Podcast: The Carbon Copy
Episode: “Maladaptation: The Unforeseen Impacts of Climate Adaptation”
Host: Stephen Lacey
Guests: Alex Harris | Climate Change Reporter | Miami Herald &
Lisa Schipper | IPCC Report Author
Category: 🗣️ Opinion | Maladaptation
Apple | Spotify | Google | 🕰️ 20 min | 🗓️ 03/22/2022
Selected Quote:
[7:13] AH: “The millions of dollars that communities have spent building up sea walls and lifting buildings and installing storm water pumps has made certain areas much safer to live in. The problem is when you have a safer area like that, people with more money […] want to live [there]. And you're displacing low and middle class folks. […] We've always referred to that down here as climate gentrification. It was mentioned in the IPCC report as maladaptation.”

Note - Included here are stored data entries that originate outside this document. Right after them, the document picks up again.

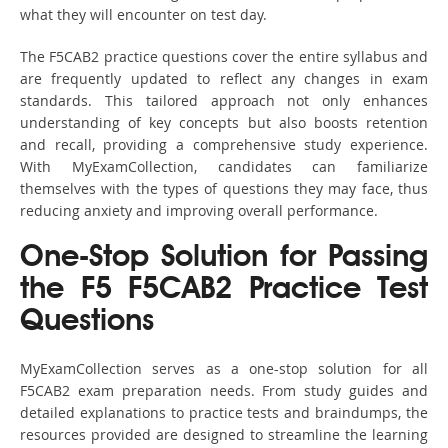
what they will encounter on test day.
The F5CAB2 practice questions cover the entire syllabus and
are frequently updated to reflect any changes in exam
standards. This tailored approach not only enhances
understanding of key concepts but also boosts retention
and recall, providing a comprehensive study experience.
With MyExamCollection, candidates can familiarize
themselves with the types of questions they may face, thus
reducing anxiety and improving overall performance.
One-Stop Solution for Passing
the F5 F5CAB2 Practice Test
Questions
MyExamCollection serves as a one-stop solution for all
F5CAB2 exam preparation needs. From study guides and
detailed explanations to practice tests and braindumps, the
resources provided are designed to streamline the learning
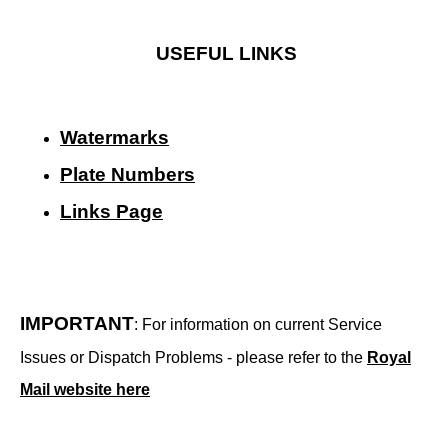
USEFUL LINKS
Watermarks
Plate Numbers
Links Page
IMPORTANT
: For information on current Service
Issues or Dispatch Problems - please refer to the
Royal
Mail website here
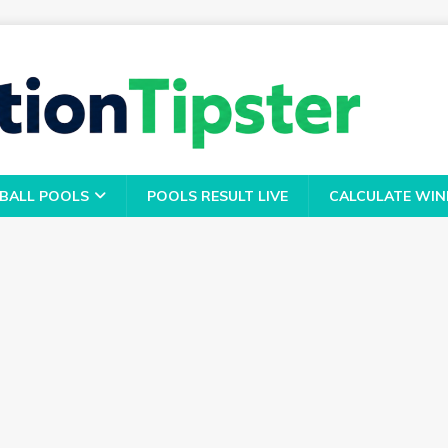
BALL POOLS
POOLS RESULT LIVE
CALCULATE WIN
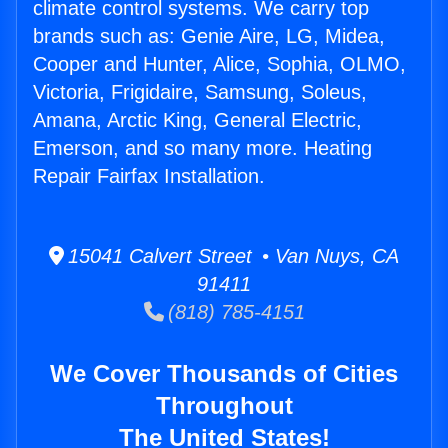
climate control systems. We carry top
brands such as: Genie Aire, LG, Midea,
Cooper and Hunter, Alice, Sophia, OLMO,
Victoria, Frigidaire, Samsung, Soleus,
Amana, Arctic King, General Electric,
Emerson, and so many more. Heating
Repair Fairfax Installation.
15041 Calvert Street • Van Nuys, CA
91411
(818) 785-4151
We Cover Thousands of Cities
Throughout
The United States!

Podcast: CleanTechies: The Podcast
Episode: “Helping Commercial Kitchens Reduce Food Waste & Save Money”
Host: Silas Mähner
Guest: David Jackson | Marketing Director | Winnow
Category: 🍏 Sustainable Food | Food Waste
Apple | Spotify | Google | 🕰️ 54 min | 🗓️ 03/23/2022
Selected Quote:
[12:43] “If you think about the global food system, […] somewhere between a third and 40% of all of the food that gets produced from farm to fork ends up being lost or wasted. […] Imagine a landmass the size of China and then all of the food grown on that landmass being thrown in the bin every year. And so that is the scale of food waste on a global level. […] Some estimates will show a trillion dollars or more being lost every year because of the food that's, that's being wasted. […] Somewhere between 8 and 10% of global greenhouse gasses come from food waste. So it is a significant proportion of our total global emissions.”
Podcast: Business Daily
Episode: “The Cost of Growing Food”
Host: Sam Fenwick
Guests: Karl Milla | Soybean Farmer &
Laura Cross | Director | International Fertiliser Association
Category: 🍏 Food | Food Cost
Apple | Spotify | 🕰️ 17 min | 🗓️ 03/28/2022
Selected Quote:
[1:55] SF: “Soybeans are rich in protein and used around the world in animal feed. […] 30% of a chicken's diet is soy, so egg production, as well as poultry farmers rely on […] large quantities of the bean. It's the same for pigs, cows and even fish are fed on soy products. Nearly half of the world's soybeans are grown in Brazil. To guarantee large crop yields, Brazilian farmers use huge volumes of chemical fertilizers, especially in the north of the country, where the soil is less fertile. They import 85% of the fertilizers they use. Their biggest import partner is Russia and when the war started in Ukraine supplies dried up.”
Podcast: waterloop
Episode: “The Chronology Of Conflict”
Host: Travis Loop
Guest: Peter Gleick | Senior Fellow | Pacific Institute
Category: 🔬 Research | Water & Confict
Apple | Spotify | Google | 🕰️ 23 min | 🗓️ 03/29/2022
Selected Quote:
[18:48] “As we've been updating the chronology, it's pretty clear that […] there have been more of [water related] conflicts in recent years than in the past. And part of that may be better reporting. […] But it does seem to be as populations have grown, as competition for water has grown, as our economies have grown, as challenges with shared water resources have grown, that the numbers of violent events are on the increase. And that's a worrisome pattern.”